I would totally get an electric car if I lived in a place where I could charge it over night, but that's just not going to happen anytime in the foreseeable future.
File under 'M' for 'Manic ranting'
It depends on what Tencent is allowed access to.
The company that my wife works for was bought by a foreign company and that foreign company is basically only allowed its share of the profits as an owner. For anything else it wants, it has to "buy" the information as part of a product transaction just like any other company, and even the executives of the foreign owners are not allowed uncontrolled access to the facility.
Do not look into laser with remaining eye.
It's going to be awhile before it's under $30,000. They're projecting $35,000 for the entry-level models, presumably with fairly short ranges and lower power output levels compared to what most electric car buyers will actually want.
If the Model 3 proves as successful as they're hoping then I expect other car manufacturers to look increasingly toward electrics, but I doubt that conventional internal combustion vehicles will be entirely out of production by the end of my lifetime. There are too many situations where a vehicle doesn't have access to the power grid when it needs fuel, or too many situations when a vehicle needs more range without recharge-delay to spell the complete end of the gasoline or diesel engine in passenger cars and light trucks, and then there's the cost factor. Right now it appears to cost more to manufacture an electric than a gasoline-burning veihlcle. This becomes especially important in the low-end, where buyers that want new cheap cars shop. Until that market is satisfied then I don't see the end of ICE powerplants on the horizon.
Do not look into laser with remaining eye.

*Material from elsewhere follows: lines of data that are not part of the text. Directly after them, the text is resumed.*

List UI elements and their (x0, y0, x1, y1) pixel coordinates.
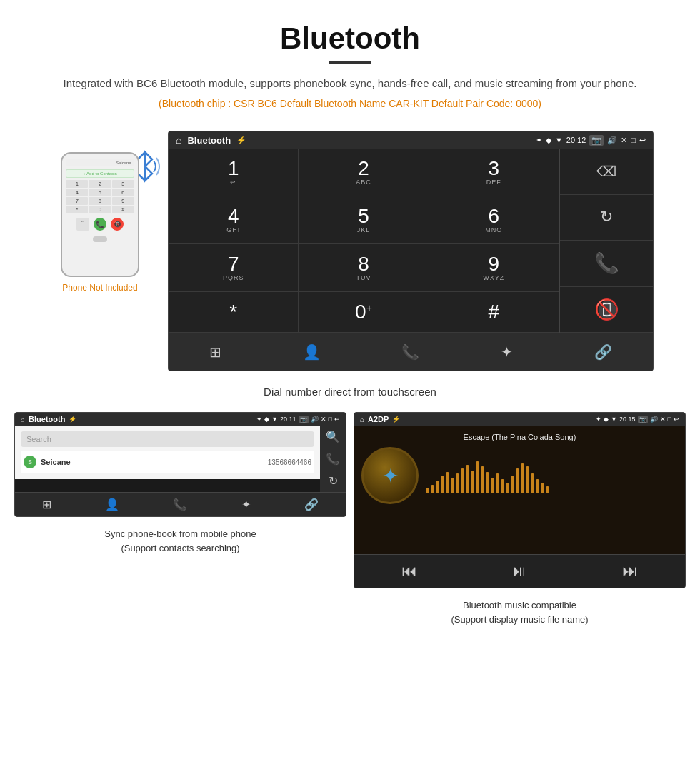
dialpad-area: 1↩ 2ABC 3DEF 4GHI 5JKL 6MNO (169, 149, 653, 333)
key-3[interactable]: 3DEF (429, 149, 559, 196)
call-side-icon[interactable]: 📞 (326, 452, 340, 466)
status-bar: ⌂ Bluetooth ⚡ ✦ ◆ ▼ 20:12 📷 🔊 ✕ □ ↩ (169, 131, 653, 149)
phonebook-bottom-bar: ⊞ 👤 📞 ✦ 🔗 (15, 492, 346, 516)
wave-bar (496, 473, 499, 493)
search-bar[interactable]: Search (21, 431, 314, 447)
wave-bar (441, 476, 444, 493)
wave-bar (481, 466, 484, 493)
wave-bar (476, 461, 479, 493)
wave-bar (471, 471, 474, 493)
wave-bar (466, 465, 469, 493)
volume-icon: 🔊 (607, 136, 617, 145)
pb-bt-bottom-icon[interactable]: ✦ (241, 498, 251, 511)
music-panel: ⌂ A2DP ⚡ ✦ ◆ ▼ 20:15 📷 🔊 ✕ □ ↩ (354, 412, 686, 629)
pb-contacts-icon[interactable]: 👤 (105, 498, 119, 511)
wave-bar (426, 488, 429, 493)
bluetooth-icon[interactable]: ✦ (494, 341, 520, 363)
key-2[interactable]: 2ABC (299, 149, 429, 196)
description: Integrated with BC6 Bluetooth module, su… (14, 75, 686, 92)
end-call-icon: 📵 (594, 298, 619, 321)
end-call-cell[interactable]: 📵 (560, 287, 653, 333)
music-camera-icon: 📷 (638, 416, 648, 423)
bt-icon: ✦ (536, 136, 542, 145)
phone-body: Seicane + Add to Contacts 1 2 3 4 5 6 7 … (61, 152, 139, 277)
grid-icon[interactable]: ⊞ (202, 341, 229, 363)
wave-bar (436, 481, 439, 493)
wave-bar (536, 479, 539, 493)
dial-side-panel: ⌫ ↻ 📞 📵 (560, 149, 653, 333)
search-side-icon[interactable]: 🔍 (326, 430, 340, 443)
bottom-nav-bar: ⊞ 👤 📞 ✦ 🔗 (169, 333, 653, 371)
call-button-icon: 📞 (594, 251, 619, 275)
contacts-icon[interactable]: 👤 (296, 341, 328, 363)
status-left: ⌂ Bluetooth ⚡ (176, 134, 246, 146)
waveform (426, 458, 678, 493)
bottom-panels: ⌂ Bluetooth ⚡ ✦ ◆ ▼ 20:11 📷 🔊 ✕ □ ↩ (0, 412, 700, 650)
dialpad-grid: 1↩ 2ABC 3DEF 4GHI 5JKL 6MNO (169, 149, 560, 333)
music-location-icon: ◆ (604, 416, 609, 423)
key-7[interactable]: 7PQRS (169, 244, 299, 292)
wave-bar (451, 478, 454, 493)
wave-bar (541, 483, 544, 493)
title-underline (329, 61, 371, 64)
prev-track-icon[interactable]: ⏮ (401, 562, 417, 581)
home-icon[interactable]: ⌂ (176, 134, 181, 146)
next-track-icon[interactable]: ⏭ (622, 562, 638, 581)
pb-time: 20:11 (280, 416, 296, 423)
play-pause-icon[interactable]: ⏯ (511, 562, 527, 581)
waveform-area (426, 458, 678, 493)
music-vol-icon: 🔊 (650, 416, 658, 423)
wave-bar (456, 473, 459, 493)
key-9[interactable]: 9WXYZ (429, 244, 559, 292)
backspace-icon: ⌫ (596, 163, 616, 180)
specs-line: (Bluetooth chip : CSR BC6 Default Blueto… (14, 98, 686, 109)
phone-icon[interactable]: 📞 (394, 341, 426, 363)
music-screen: ⌂ A2DP ⚡ ✦ ◆ ▼ 20:15 📷 🔊 ✕ □ ↩ (354, 412, 686, 588)
wave-bar (491, 478, 494, 493)
phonebook-status-bar: ⌂ Bluetooth ⚡ ✦ ◆ ▼ 20:11 📷 🔊 ✕ □ ↩ (15, 413, 346, 426)
back-icon: ↩ (639, 136, 646, 145)
refresh-cell[interactable]: ↻ (560, 195, 653, 241)
music-body: ✦ (361, 447, 678, 504)
signal-icon: ▼ (555, 136, 563, 144)
music-bt-icon: ✦ (596, 416, 601, 423)
refresh-side-icon[interactable]: ↻ (329, 474, 338, 488)
contact-row: S Seicane 13566664466 (21, 451, 314, 473)
link-icon[interactable]: 🔗 (587, 341, 619, 363)
wave-bar (531, 473, 534, 493)
music-window-icon: □ (668, 416, 671, 423)
music-caption: Bluetooth music compatible (Support disp… (444, 595, 595, 629)
pb-link-icon[interactable]: 🔗 (304, 498, 319, 511)
refresh-icon: ↻ (600, 208, 613, 226)
key-5[interactable]: 5JKL (299, 196, 429, 244)
key-4[interactable]: 4GHI (169, 196, 299, 244)
key-6[interactable]: 6MNO (429, 196, 559, 244)
wave-bar (431, 485, 434, 493)
wave-bar (506, 483, 509, 493)
key-8[interactable]: 8TUV (299, 244, 429, 292)
wave-bar (486, 472, 489, 493)
phonebook-main: Search S Seicane 13566664466 (15, 426, 320, 492)
music-back-icon: ↩ (674, 416, 679, 423)
music-close-icon: ✕ (660, 416, 666, 423)
pb-grid-icon[interactable]: ⊞ (42, 498, 51, 511)
key-1[interactable]: 1↩ (169, 149, 299, 196)
pb-usb-icon: ⚡ (69, 416, 76, 423)
backspace-cell[interactable]: ⌫ (560, 149, 653, 195)
main-content-row: Seicane + Add to Contacts 1 2 3 4 5 6 7 … (0, 131, 700, 371)
key-0[interactable]: 0+ (299, 292, 429, 333)
music-content: Escape (The Pina Colada Song) ✦ (354, 426, 685, 554)
call-button-cell[interactable]: 📞 (560, 241, 653, 287)
phonebook-screen: ⌂ Bluetooth ⚡ ✦ ◆ ▼ 20:11 📷 🔊 ✕ □ ↩ (14, 412, 346, 517)
pb-phone-icon[interactable]: 📞 (173, 498, 187, 511)
wave-bar (501, 479, 504, 493)
wave-bar (461, 468, 464, 493)
key-star[interactable]: * (169, 292, 299, 333)
phonebook-caption: Sync phone-book from mobile phone (Suppo… (97, 524, 263, 558)
pb-back-icon: ↩ (334, 416, 340, 423)
music-time: 20:15 (619, 416, 636, 423)
camera-icon: 📷 (589, 135, 604, 146)
key-hash[interactable]: # (429, 292, 559, 333)
pb-signal-icon: ▼ (271, 416, 278, 423)
pb-vol-icon: 🔊 (311, 416, 319, 423)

"Once they release that model 3 for under 30,000"
That's going to take a while. They'll be fortunate to get it released at the promised $35k - although they were promising $30k some years ago and then quietly upped it.
There are more than a few Tesla-bashers who complain extensive auto experience that have been saying that selling the base model at even $45k would be barely profitable, if at all.
Pain is merely failure leaving the body
There are more than a few Tesla-bashers who complain extensive auto experience that have been saying that selling the base model at even $45k would be barely profitable, if at all.
If there's one thing I learned from the dot com bust; it's if you're losing money on each unit sold, you just need to sell more of them and make it up on volume. ;-)
Well, aside from it looking fugly.......I think I read its 0-60mph times are like 11+ seconds???
Nope..I want a performance car, that looks good too. I'd like something like the original Tesla Roadster...or something in that ballpark for looks and performance but in the range of a Corvette price.
I don't really give a damn about pollution or mileage, but if I could get good looks and performance in an electric car for a reasonable price, I'd do it...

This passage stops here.